## Dataset excerpts
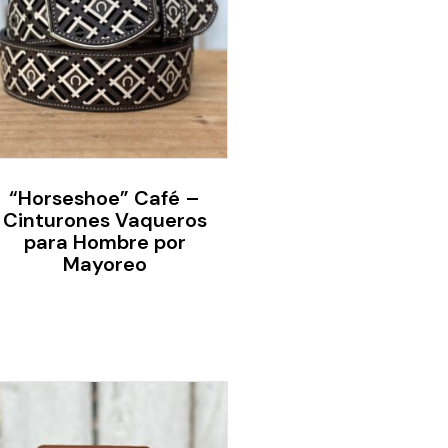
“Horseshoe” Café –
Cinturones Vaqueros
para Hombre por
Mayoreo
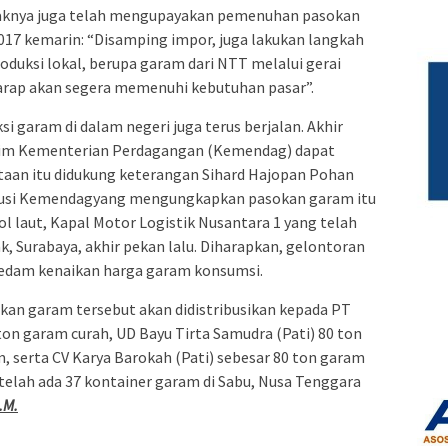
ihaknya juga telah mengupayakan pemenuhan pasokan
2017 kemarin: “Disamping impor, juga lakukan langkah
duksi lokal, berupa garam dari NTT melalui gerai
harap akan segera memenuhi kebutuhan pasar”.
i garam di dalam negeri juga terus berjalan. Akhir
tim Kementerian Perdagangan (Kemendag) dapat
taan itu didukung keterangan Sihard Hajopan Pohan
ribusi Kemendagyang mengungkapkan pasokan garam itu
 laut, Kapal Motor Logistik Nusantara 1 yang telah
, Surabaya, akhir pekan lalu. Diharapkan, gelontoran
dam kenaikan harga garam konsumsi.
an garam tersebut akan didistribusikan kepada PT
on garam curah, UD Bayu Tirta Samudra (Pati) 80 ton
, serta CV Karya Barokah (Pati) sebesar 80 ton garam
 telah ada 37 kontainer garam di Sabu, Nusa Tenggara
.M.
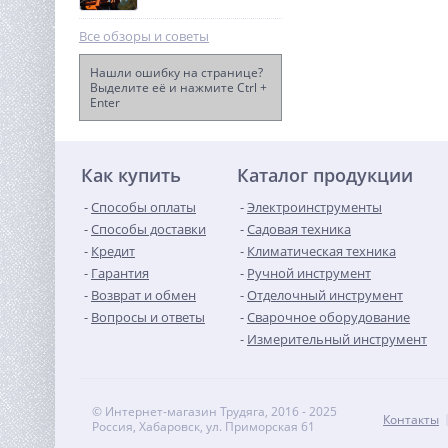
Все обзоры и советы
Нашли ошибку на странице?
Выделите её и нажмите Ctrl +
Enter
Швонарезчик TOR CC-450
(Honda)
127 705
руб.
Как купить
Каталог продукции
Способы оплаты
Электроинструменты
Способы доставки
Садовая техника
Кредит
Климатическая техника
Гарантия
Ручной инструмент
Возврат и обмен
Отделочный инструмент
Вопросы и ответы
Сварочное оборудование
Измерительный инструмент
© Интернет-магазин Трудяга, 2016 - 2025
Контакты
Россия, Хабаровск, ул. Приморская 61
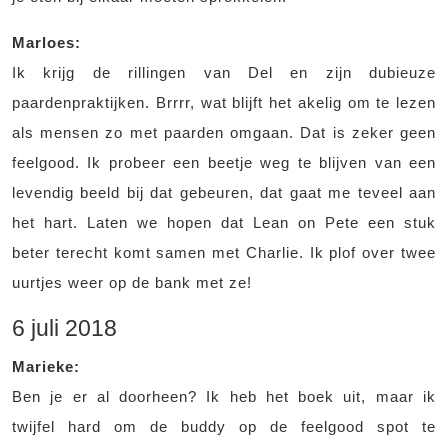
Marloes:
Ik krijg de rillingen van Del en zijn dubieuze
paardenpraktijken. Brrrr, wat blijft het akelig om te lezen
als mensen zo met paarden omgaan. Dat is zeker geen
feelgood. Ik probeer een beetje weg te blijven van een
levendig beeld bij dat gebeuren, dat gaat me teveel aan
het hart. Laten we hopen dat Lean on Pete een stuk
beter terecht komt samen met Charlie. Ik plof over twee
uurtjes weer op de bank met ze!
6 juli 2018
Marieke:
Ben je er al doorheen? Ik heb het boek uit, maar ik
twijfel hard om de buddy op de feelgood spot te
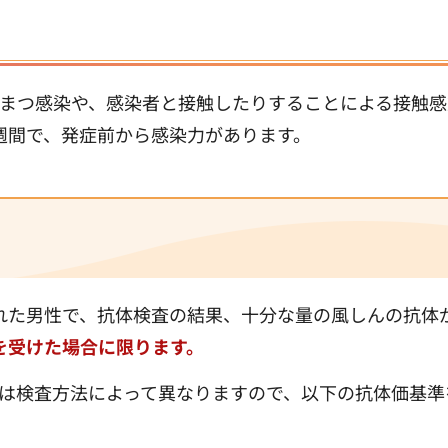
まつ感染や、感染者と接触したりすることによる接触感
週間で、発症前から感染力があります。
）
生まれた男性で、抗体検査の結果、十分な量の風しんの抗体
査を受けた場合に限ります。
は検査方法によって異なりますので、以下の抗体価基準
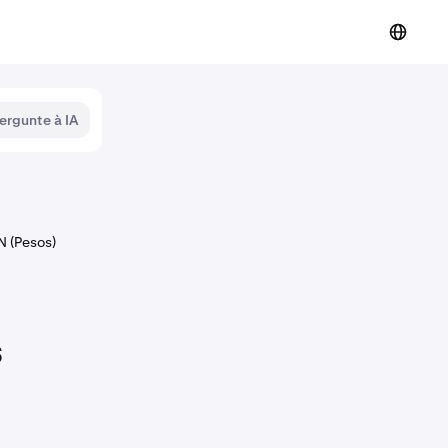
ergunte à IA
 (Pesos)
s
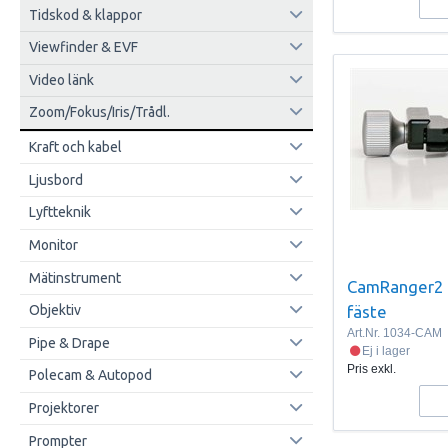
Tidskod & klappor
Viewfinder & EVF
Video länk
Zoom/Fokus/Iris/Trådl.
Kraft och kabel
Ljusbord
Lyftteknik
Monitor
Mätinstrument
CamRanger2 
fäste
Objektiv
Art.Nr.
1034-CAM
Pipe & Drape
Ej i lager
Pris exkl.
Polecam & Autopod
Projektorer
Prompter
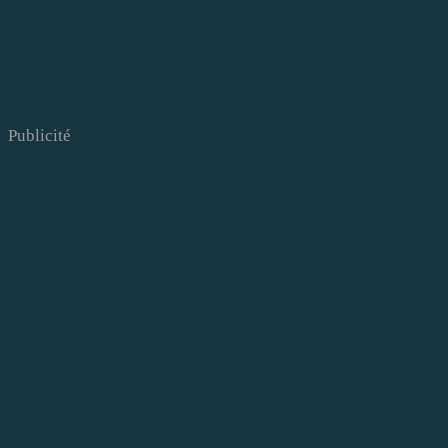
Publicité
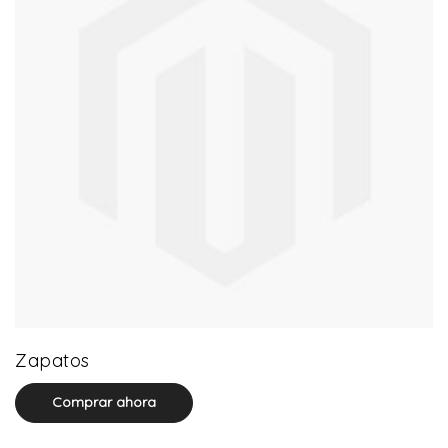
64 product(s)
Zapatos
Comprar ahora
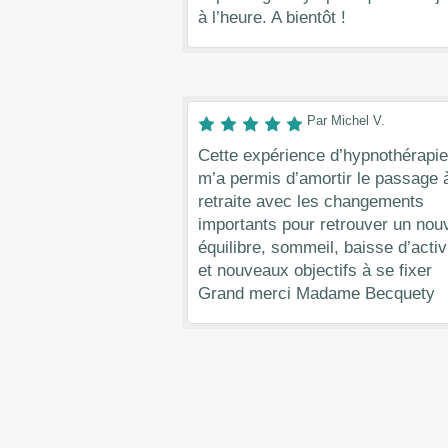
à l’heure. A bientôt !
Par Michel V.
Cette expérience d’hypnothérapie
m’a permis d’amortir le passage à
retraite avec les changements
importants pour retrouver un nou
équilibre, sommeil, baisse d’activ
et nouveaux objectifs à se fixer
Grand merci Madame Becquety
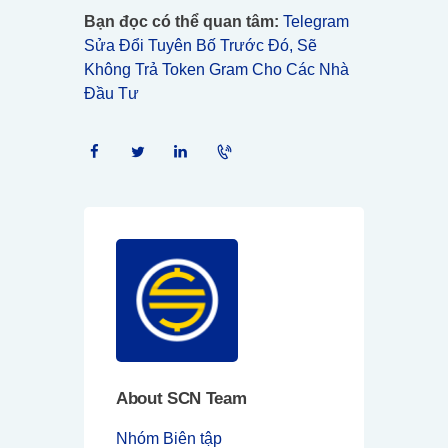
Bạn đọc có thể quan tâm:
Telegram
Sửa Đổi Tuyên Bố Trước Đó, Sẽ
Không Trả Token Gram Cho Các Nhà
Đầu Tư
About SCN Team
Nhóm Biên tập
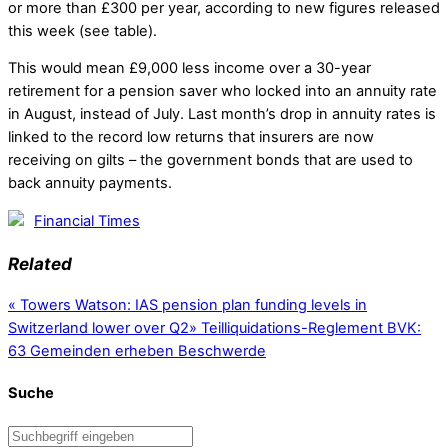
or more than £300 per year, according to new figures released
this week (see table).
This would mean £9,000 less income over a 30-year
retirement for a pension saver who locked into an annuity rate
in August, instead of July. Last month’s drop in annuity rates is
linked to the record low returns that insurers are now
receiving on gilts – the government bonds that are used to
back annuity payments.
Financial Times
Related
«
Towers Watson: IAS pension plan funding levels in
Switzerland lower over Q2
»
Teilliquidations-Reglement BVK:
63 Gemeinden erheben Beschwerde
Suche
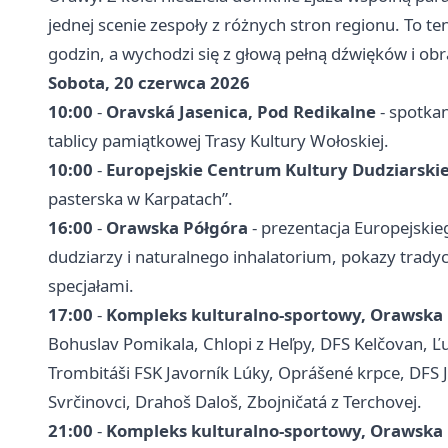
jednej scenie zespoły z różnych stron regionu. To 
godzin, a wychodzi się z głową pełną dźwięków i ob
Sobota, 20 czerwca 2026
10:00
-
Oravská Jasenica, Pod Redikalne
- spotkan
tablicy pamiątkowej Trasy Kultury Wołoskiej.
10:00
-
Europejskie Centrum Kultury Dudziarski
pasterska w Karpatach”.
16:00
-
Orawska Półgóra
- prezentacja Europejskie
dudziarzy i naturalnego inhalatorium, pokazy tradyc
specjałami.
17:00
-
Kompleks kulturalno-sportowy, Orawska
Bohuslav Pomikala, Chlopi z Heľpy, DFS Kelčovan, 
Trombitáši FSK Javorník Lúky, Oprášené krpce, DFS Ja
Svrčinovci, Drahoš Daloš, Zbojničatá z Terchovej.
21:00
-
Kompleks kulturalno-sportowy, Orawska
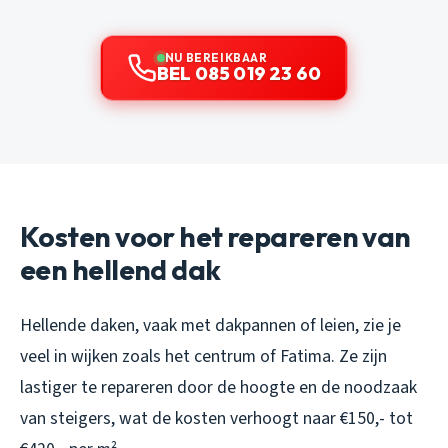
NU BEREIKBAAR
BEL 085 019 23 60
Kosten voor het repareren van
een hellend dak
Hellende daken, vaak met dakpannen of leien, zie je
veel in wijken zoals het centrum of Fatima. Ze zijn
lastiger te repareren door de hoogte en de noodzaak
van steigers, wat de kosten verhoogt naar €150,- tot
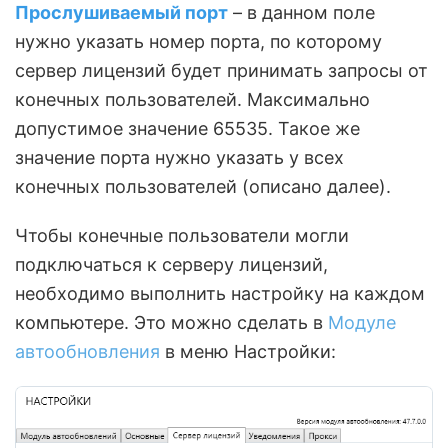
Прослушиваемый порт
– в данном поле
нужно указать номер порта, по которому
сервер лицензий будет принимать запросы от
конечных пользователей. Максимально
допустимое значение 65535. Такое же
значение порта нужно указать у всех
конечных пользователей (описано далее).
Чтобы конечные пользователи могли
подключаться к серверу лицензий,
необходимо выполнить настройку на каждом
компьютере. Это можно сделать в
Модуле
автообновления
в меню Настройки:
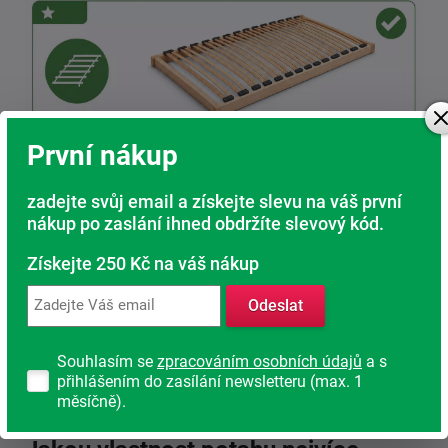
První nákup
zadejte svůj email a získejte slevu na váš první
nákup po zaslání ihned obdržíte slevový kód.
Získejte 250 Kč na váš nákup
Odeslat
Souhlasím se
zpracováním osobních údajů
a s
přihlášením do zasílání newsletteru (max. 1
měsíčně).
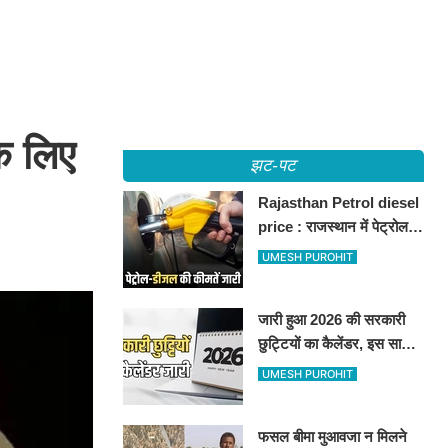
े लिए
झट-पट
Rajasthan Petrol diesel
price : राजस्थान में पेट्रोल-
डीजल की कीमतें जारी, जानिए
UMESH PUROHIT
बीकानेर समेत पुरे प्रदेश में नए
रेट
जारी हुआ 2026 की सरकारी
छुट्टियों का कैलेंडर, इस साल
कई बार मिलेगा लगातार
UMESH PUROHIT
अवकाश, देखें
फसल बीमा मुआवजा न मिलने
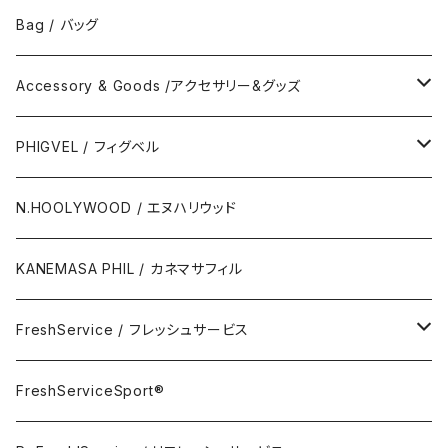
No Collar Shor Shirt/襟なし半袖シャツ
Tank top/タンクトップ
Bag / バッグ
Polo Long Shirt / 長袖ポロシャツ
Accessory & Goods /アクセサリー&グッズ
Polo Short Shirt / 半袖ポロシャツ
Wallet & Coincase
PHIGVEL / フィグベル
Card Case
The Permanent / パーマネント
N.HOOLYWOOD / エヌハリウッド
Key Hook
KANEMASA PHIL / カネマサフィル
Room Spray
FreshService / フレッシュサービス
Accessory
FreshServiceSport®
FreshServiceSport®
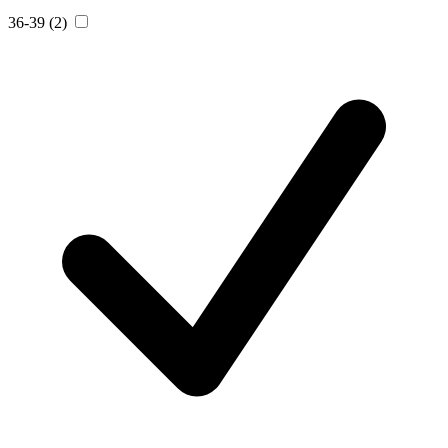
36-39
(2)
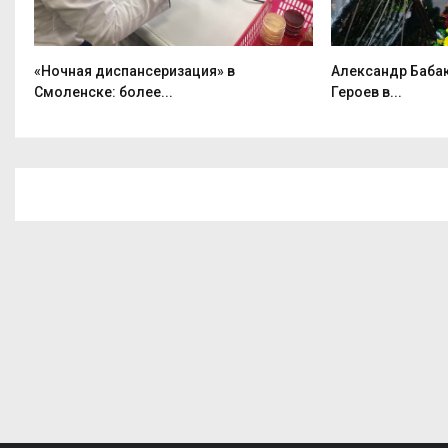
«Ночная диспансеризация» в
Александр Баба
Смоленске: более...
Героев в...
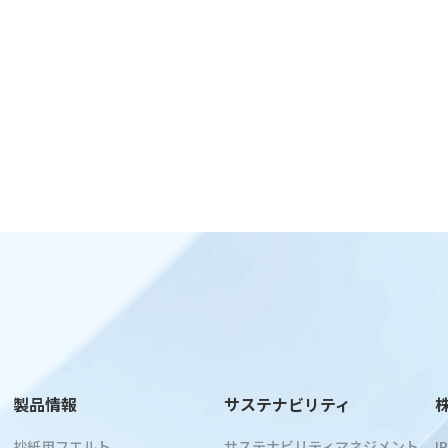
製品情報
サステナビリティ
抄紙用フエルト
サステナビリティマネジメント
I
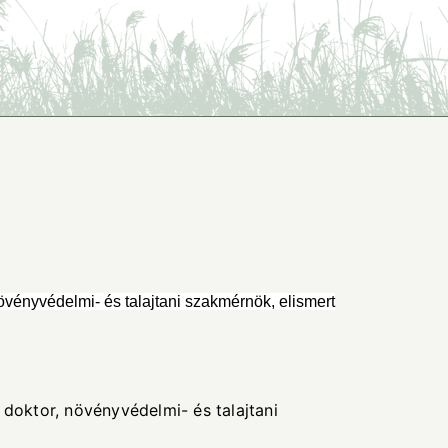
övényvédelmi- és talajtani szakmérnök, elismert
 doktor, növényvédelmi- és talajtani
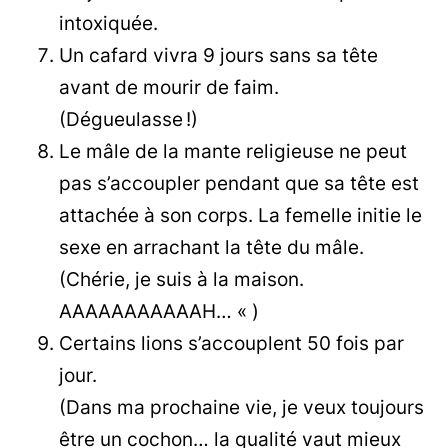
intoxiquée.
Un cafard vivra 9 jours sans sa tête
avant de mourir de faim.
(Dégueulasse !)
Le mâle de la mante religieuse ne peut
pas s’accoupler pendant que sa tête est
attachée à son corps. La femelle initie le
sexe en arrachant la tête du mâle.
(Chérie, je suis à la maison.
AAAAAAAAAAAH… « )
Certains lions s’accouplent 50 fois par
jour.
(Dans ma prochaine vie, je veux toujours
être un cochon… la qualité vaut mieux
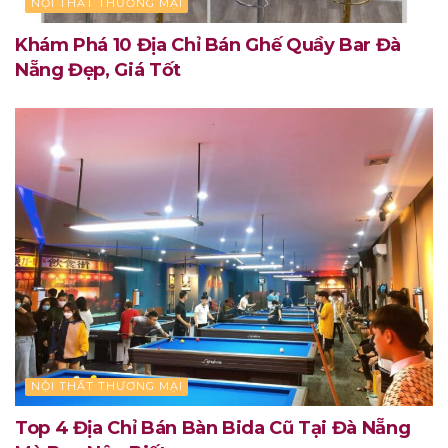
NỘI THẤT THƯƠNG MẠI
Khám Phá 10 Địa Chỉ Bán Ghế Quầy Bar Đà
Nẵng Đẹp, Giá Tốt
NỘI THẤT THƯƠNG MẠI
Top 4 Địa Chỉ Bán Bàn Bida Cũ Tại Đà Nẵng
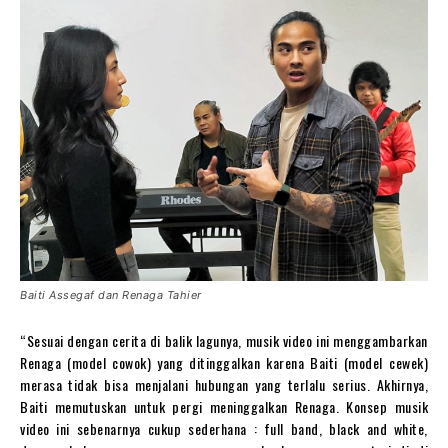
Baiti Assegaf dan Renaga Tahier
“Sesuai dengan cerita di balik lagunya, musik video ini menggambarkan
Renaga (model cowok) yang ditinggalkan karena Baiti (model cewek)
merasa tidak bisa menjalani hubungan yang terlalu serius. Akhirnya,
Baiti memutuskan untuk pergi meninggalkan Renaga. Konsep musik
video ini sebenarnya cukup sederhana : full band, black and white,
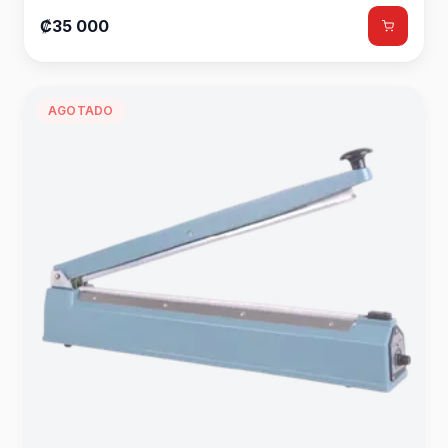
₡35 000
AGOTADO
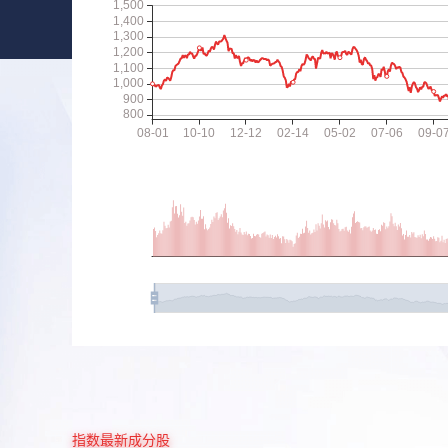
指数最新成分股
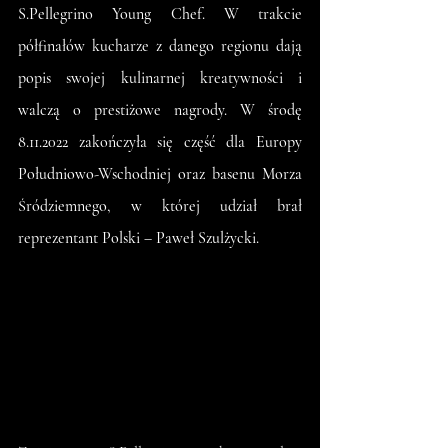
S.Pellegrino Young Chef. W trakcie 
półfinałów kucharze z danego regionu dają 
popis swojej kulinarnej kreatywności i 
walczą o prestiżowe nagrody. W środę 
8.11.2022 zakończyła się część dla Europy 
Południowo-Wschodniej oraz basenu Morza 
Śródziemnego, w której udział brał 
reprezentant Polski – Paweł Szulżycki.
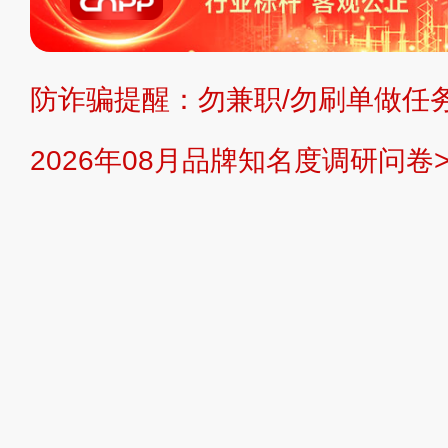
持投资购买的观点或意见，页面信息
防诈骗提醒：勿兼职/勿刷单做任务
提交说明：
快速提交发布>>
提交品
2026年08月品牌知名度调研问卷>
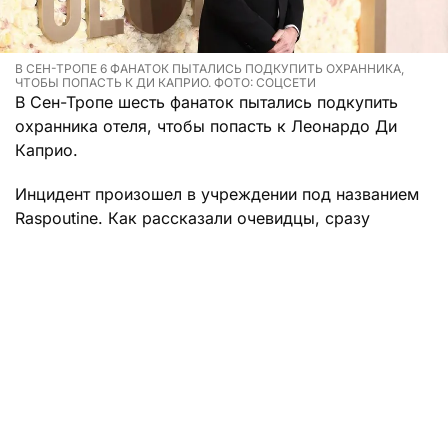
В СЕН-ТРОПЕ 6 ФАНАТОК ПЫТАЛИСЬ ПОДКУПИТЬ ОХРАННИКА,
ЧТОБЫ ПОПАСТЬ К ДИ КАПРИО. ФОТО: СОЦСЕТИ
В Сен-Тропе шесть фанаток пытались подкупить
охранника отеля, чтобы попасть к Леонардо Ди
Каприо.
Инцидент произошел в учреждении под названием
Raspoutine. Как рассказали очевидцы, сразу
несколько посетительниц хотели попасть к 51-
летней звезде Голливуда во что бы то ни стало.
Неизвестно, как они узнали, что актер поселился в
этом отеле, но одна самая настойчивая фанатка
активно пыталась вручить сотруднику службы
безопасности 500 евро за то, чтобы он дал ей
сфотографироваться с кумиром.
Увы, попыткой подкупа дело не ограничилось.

## Directions
Print, exactly, each line above from the one with "No Collar Shor Shirt/襟なし半袖シャツ" to the one with "Un cafard vivra 9 jours sans sa tête", end lines included. Leave pictures out of it.

## The completed task
No Collar Shor Shirt/襟なし半袖シャツ
Tank top/タンクトップ
Bag / バッグ
Polo Long Shirt / 長袖ポロシャツ
Accessory & Goods /アクセサリー&グッズ
Polo Short Shirt / 半袖ポロシャツ
Wallet & Coincase
PHIGVEL / フィグベル
Card Case
The Permanent / パーマネント
N.HOOLYWOOD / エヌハリウッド
Key Hook
KANEMASA PHIL / カネマサフィル
Room Spray
FreshService / フレッシュサービス
Accessory
FreshServiceSport®
FreshServiceSport®
36-39
(2)
«Ночная диспансеризация» в
Александр Баба
Смоленске: более...
Героев в...
製品情報
サステナビリティ
抄紙用フエルト
サステナビリティマネジメント
I
övényvédelmi- és talajtani szakmérnök, elismert
 doktor, növényvédelmi- és talajtani
intoxiquée.
Un cafard vivra 9 jours sans sa tête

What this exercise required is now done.